Aside from all that, I also considered how easy each AI image creator is to use, what kinds of controls and customization options it provides (for things like AI image upscale), what pricing model it has, and most important of all: how good were the results? The best AI image generators are now far less likely to create weird or impossible-looking things.
I’ve been using and writing about text-to image generators since the original DALL·E launched, and about photography and art for more than a decade, so I’m pretty familiar with how all these tools work—and their various pros, cons, and bonkers behaviors. But writing this article was actually the first time I’ve put so many AI image generators head-to-head with the same prompts. The results were fascinating, and I’m delighted to say all the apps on the list offer genuine reasons to use them.

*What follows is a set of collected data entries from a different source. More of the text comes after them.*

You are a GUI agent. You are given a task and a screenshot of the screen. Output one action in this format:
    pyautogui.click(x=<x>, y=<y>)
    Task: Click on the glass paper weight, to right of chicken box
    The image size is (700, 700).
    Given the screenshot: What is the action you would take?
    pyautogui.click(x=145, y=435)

Before we dive in, one more thing to note: a lot of these tools are technically in beta, and I suspect they’ll remain that way for a while. While they’re getting more and more impressive every day, AI image generators have a long way to go before they’re able to consistently produce great results and reliably fit into commercial workflows.
Unfortunately, being in beta doesn’t mean these tools are free. It’s understandable, given the heavy computing load involved in creating AI images, but it still means that they’re harder to just play around with.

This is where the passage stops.